Using these results to eliminate the corresponding variables from the Lagrangian, we have the dual problem of maximizing

$$\begin{align} L(a,a^{’}) = -\frac{1}{2}\sum_{n=1}^{N}\sum_{m=1}^{N} (a_n - a_n^{’})(a_m - a_m^{’})k(X_n,X_m) \end{align}$$

$$\begin{align} -\epsilon\sum_{n=1}^{N}(a_n + a_n^{’}) + \sum_{n=1}^{N}(a_n - a_n^{’})t_n \end{align}$$

where $k(X,X^{’}) = \phi(X)^T\phi(X^{’})$ The expression for the dual problem is derived the same way as the one in the previous section. The updated constraints for the dual problem are

$$\begin{align} 0 \leq a_n \leq C \end{align}$$

$$\begin{align} 0 \leq a_n^{’} \leq C \end{align}$$

Using the value of $W$, the prediction for the new inputs can be made using

$$\begin{align} y(X) = \sum_{n=1}^{N} (a_n - a_n^{’})k(X,X_n) + b \end{align}$$

The corresponding KKT conditions, which state that at the solution the product of the dual variables and the constraint must vanish, are given by

$$\begin{align} a_n(y_n + \epsilon + \xi_n - t_n) = 0 \end{align}$$

$$\begin{align} a_n^{’}(-y_n + \epsilon + \xi_n^{’} + t_n) = 0 \end{align}$$

$$\begin{align} (C - a_n)\xi_n = 0 \end{align}$$

$$\begin{align} (C - a_n^{’})\xi_n^{’} = 0 \end{align}$$

The support vectors are those data points for which either $a_n \neq 0$ or $a_n^{’} \neq 0$. These are the points that lie on the boundary of the $\epsilon$-tube or outside the tube. All points inside the tube have $a_n=a_n^{’}=0$. We have a sparse solution as the only term that needs to be evaluated are the one that involves the support vectors. Parameter $b$ can be found similarly as

$$\begin{align} b = t_n - \epsilon - W^T\phi(X_n) \end{align}$$

$$\begin{align} b = t_n - \epsilon - \sum_{m=1}^{N} (a_m - a_m^{’})k(X_n,X_m) \end{align}$$

It is better to compute $b$ for each of the support vectors and take the average as discussed in the previous sections.

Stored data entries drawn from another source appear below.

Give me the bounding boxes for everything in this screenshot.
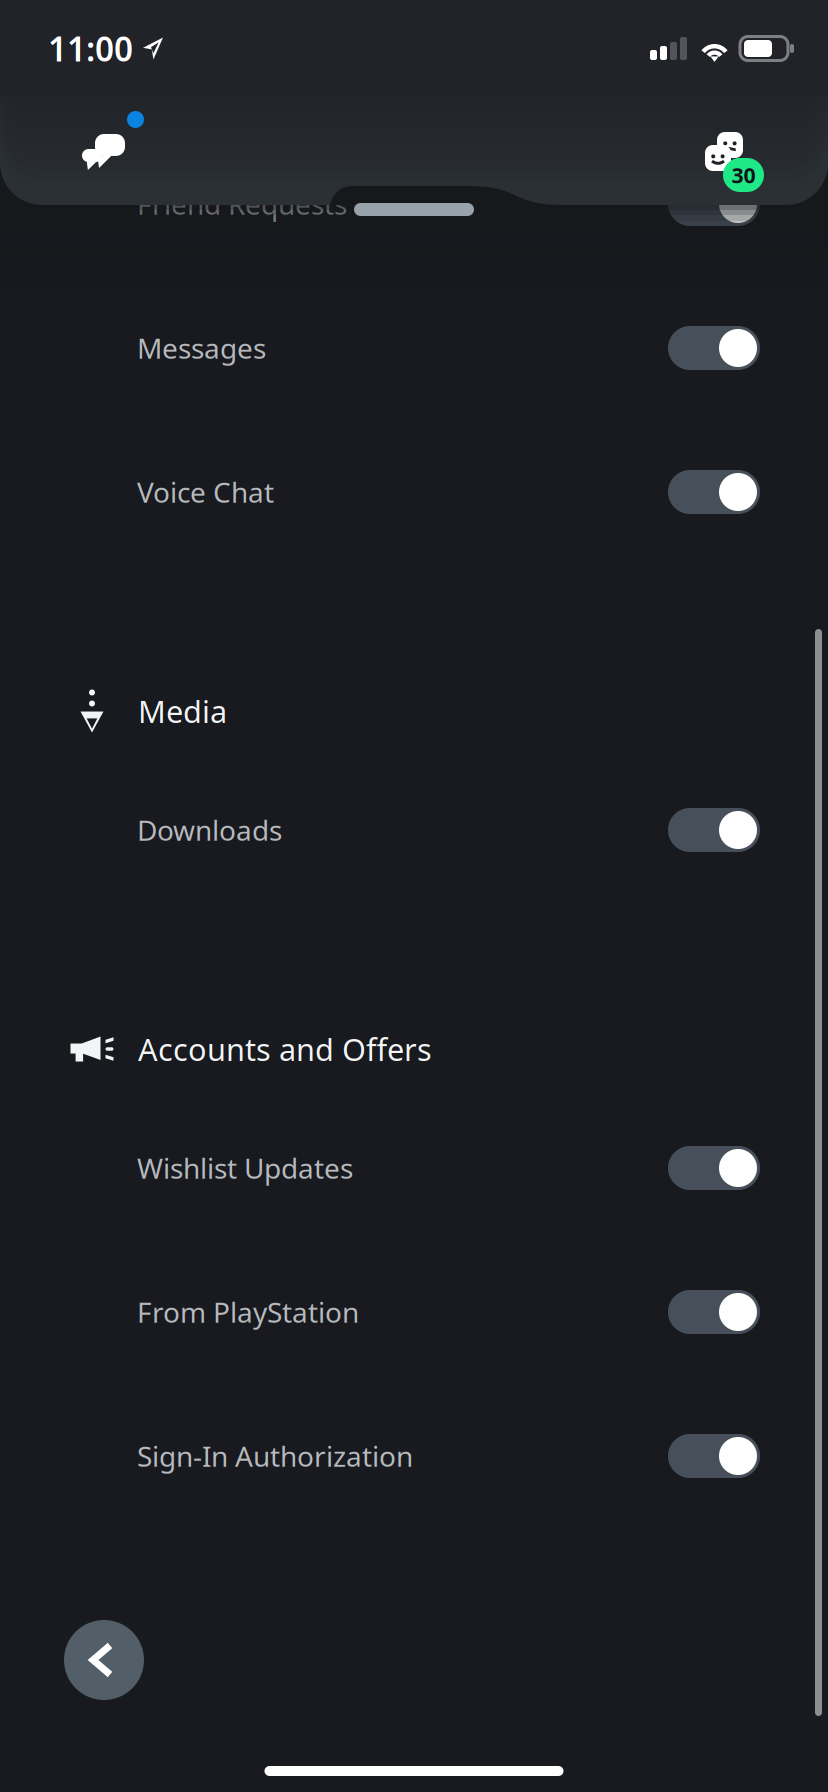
button[interactable]: Downloads [0,758,828,902]
button[interactable]: Sign-In Authorization [0,1384,828,1528]
staticText: 11:00 [48,26,133,71]
button[interactable]: From PlayStation [0,1240,828,1384]
button[interactable]: Friends, 30 new [705,105,764,192]
button[interactable]: Back [64,1620,144,1700]
staticText: 30 [732,161,756,189]
button[interactable]: Messages [0,276,828,420]
button[interactable]: Wishlist Updates [0,1096,828,1240]
staticText: Voice Chat [137,473,274,511]
staticText: Friend Requests [137,185,347,223]
staticText: Messages [137,329,266,367]
staticText: Downloads [137,811,282,849]
staticText: Accounts and Offers [138,1029,432,1069]
button[interactable]: Voice Chat [0,420,828,564]
button[interactable]: Messages [82,105,144,179]
staticText: Media [138,691,227,731]
staticText: From PlayStation [137,1293,359,1331]
staticText: Wishlist Updates [137,1149,353,1187]
staticText: Sign-In Authorization [137,1437,413,1475]
button[interactable]: Friend Requests [0,132,828,276]
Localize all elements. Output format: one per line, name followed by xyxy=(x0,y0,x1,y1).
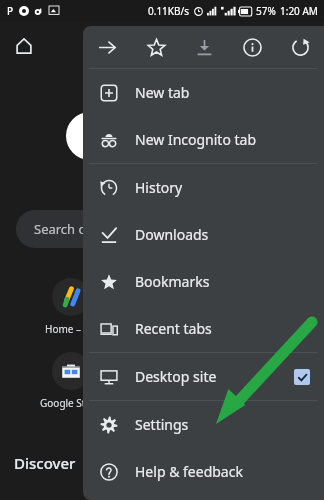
button[interactable]: Bookmark xyxy=(132,26,180,68)
staticText: Discover xyxy=(14,453,76,473)
button[interactable]: New tab xyxy=(83,69,324,116)
button[interactable]: Reload xyxy=(276,26,324,68)
button[interactable]: Page info xyxy=(228,26,276,68)
button[interactable]: Home xyxy=(12,34,36,58)
staticText: Desktop site xyxy=(135,367,217,386)
staticText: Recent tabs xyxy=(135,319,212,338)
button[interactable]: Google Store xyxy=(40,352,102,410)
staticText: Help & feedback xyxy=(135,462,243,481)
button[interactable]: Forward xyxy=(83,26,132,68)
staticText: 0.11KB/s xyxy=(148,4,190,18)
staticText: Settings xyxy=(135,415,189,434)
button[interactable]: History xyxy=(83,164,324,211)
staticText: P xyxy=(7,4,14,18)
button[interactable]: Recent tabs xyxy=(83,305,324,352)
button[interactable]: Home – Go xyxy=(40,278,102,336)
button[interactable]: Search or type web address xyxy=(16,210,256,248)
button[interactable]: Desktop site xyxy=(83,353,324,400)
button[interactable]: New Incognito tab xyxy=(83,116,324,163)
staticText: Google Store xyxy=(40,396,102,410)
staticText: Home – Go xyxy=(45,322,97,336)
button[interactable]: Bookmarks xyxy=(83,258,324,305)
button[interactable]: Settings xyxy=(83,401,324,448)
staticText: 1:20 AM xyxy=(280,4,318,18)
button[interactable]: Help & feedback xyxy=(83,448,324,495)
button[interactable]: Downloads xyxy=(83,211,324,258)
staticText: Bookmarks xyxy=(135,272,210,291)
staticText: New Incognito tab xyxy=(135,130,257,149)
staticText: Downloads xyxy=(135,225,209,244)
button[interactable]: Download page xyxy=(180,26,228,68)
staticText: New tab xyxy=(135,83,190,102)
staticText: History xyxy=(135,178,183,197)
staticText: 57% xyxy=(256,4,276,18)
staticText: Search or type web address xyxy=(34,220,203,238)
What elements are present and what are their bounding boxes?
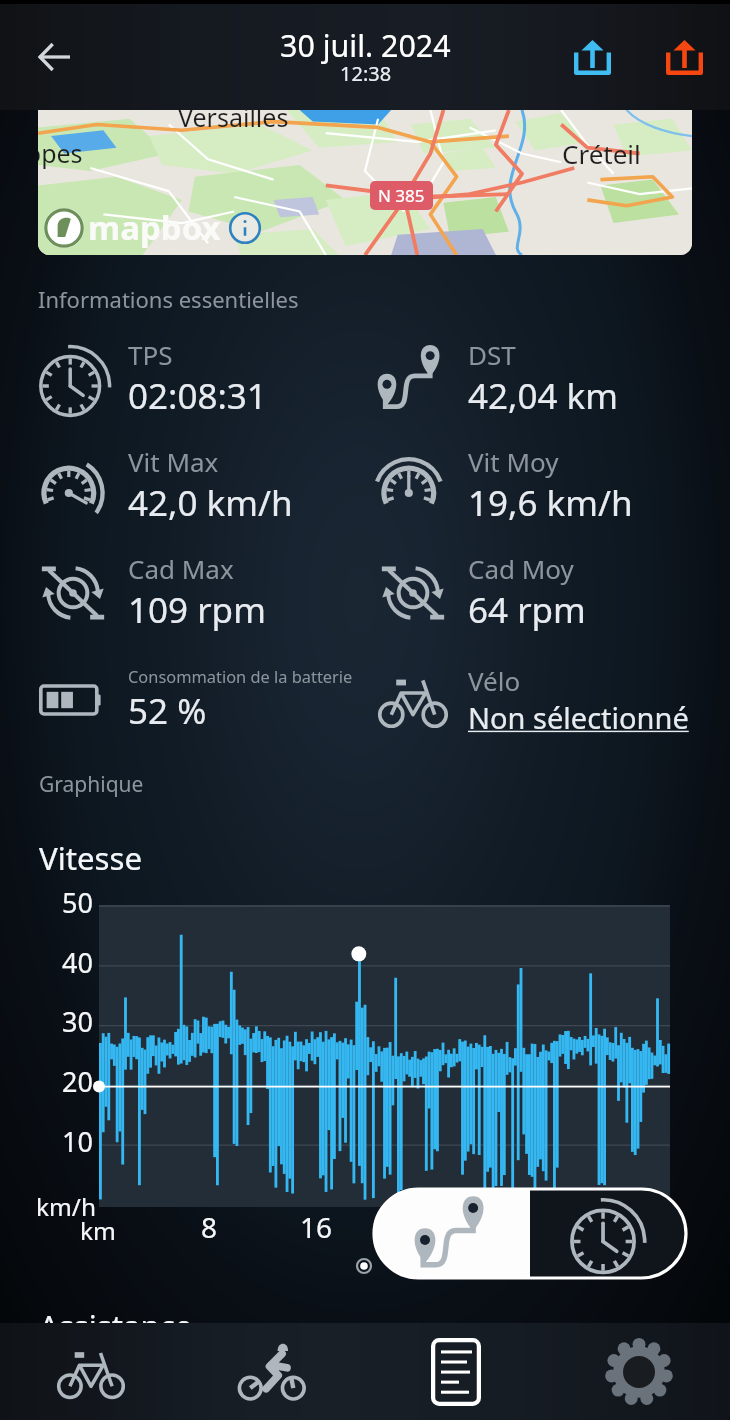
staticText: km/h <box>36 1190 96 1223</box>
staticText: 20 <box>62 1063 93 1100</box>
button[interactable]: Vit Moy <box>378 432 730 539</box>
button[interactable]: Rides <box>182 1323 364 1420</box>
staticText: 02:08:31 <box>128 372 267 420</box>
staticText: 19,6 km/h <box>468 479 633 527</box>
staticText: Non sélectionné <box>468 698 689 737</box>
button[interactable]: Vélo <box>378 646 730 753</box>
staticText: DST <box>468 337 516 372</box>
staticText: 40 <box>62 944 93 981</box>
button[interactable]: Export <box>644 17 724 97</box>
staticText: Vit Max <box>128 444 219 479</box>
button[interactable]: Bikes <box>0 1323 182 1420</box>
staticText: Graphique <box>39 770 144 799</box>
staticText: 42,0 km/h <box>128 479 293 527</box>
button[interactable]: Cad Max <box>38 539 365 646</box>
staticText: 30 juil. 2024 <box>280 25 451 66</box>
staticText: 8 <box>201 1208 218 1246</box>
staticText: opes <box>38 136 83 170</box>
staticText: Cad Moy <box>468 551 574 586</box>
button[interactable]: Settings <box>547 1323 730 1420</box>
staticText: 109 rpm <box>128 586 266 634</box>
staticText: 12:38 <box>340 60 392 87</box>
button[interactable]: Consommation de la batterie <box>38 646 365 753</box>
staticText: Vitesse <box>39 837 143 879</box>
button[interactable]: Back <box>6 9 102 105</box>
staticText: Vit Moy <box>468 444 559 479</box>
staticText: km <box>80 1214 116 1247</box>
button[interactable]: Vit Max <box>38 432 365 539</box>
staticText: 52 % <box>128 687 207 735</box>
button[interactable]: DST <box>378 325 730 432</box>
button[interactable]: Journal <box>364 1323 547 1420</box>
staticText: Vélo <box>468 663 521 698</box>
button[interactable]: Route map <box>38 110 692 255</box>
staticText: Créteil <box>562 136 641 171</box>
button[interactable]: Time axis <box>530 1189 686 1278</box>
staticText: 16 <box>300 1208 333 1246</box>
staticText: mapbox <box>88 205 221 250</box>
button[interactable]: Distance axis <box>374 1189 530 1278</box>
staticText: Informations essentielles <box>38 284 299 314</box>
button[interactable]: Share <box>552 17 632 97</box>
staticText: 42,04 km <box>468 372 618 420</box>
staticText: TPS <box>128 337 173 372</box>
staticText: Cad Max <box>128 551 234 586</box>
staticText: Assistance <box>39 1305 193 1347</box>
staticText: N 385 <box>378 184 425 207</box>
button[interactable]: TPS <box>38 325 365 432</box>
staticText: 30 <box>62 1003 93 1040</box>
button[interactable]: Cad Moy <box>378 539 730 646</box>
staticText: 50 <box>62 884 93 921</box>
staticText: Consommation de la batterie <box>128 665 353 687</box>
staticText: 64 rpm <box>468 586 586 634</box>
staticText: 10 <box>62 1123 93 1160</box>
staticText: Versailles <box>178 110 289 134</box>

7.1.5 Computational Learning Theory

Support vector machines have largely been motivated and analysed using a theoretical framework known as computational learning theory, also sometimes called statistical learning theory. A probably approximately correct, or PAC, learning framework is used to understand how large a data set needs to be in order to give good generalization. It also gives bounds for the computational cost of learning. Suppose a dataset $D$ of size $N$ is drawn from some joint distribution $p(X,t)$, and we restrict it to be a noise free situation in which the class labels are determined by some unknown determinitic function $t=g(X)$. In PAC learning we say that a function $f(X;D)$, drawn from a space $F$ of such functions on the basis of the training set $D$, has good generalization if its expected error rate is below some pre-specifie threshold $\epsilon$, so that

$$\begin{align} E_{X,t}[I(f(X;D) \neq t)] < \epsilon \end{align}$$

where $I(.)$ is the indicator function and the expectation is taken with respect to the distribution $p(X,t)$.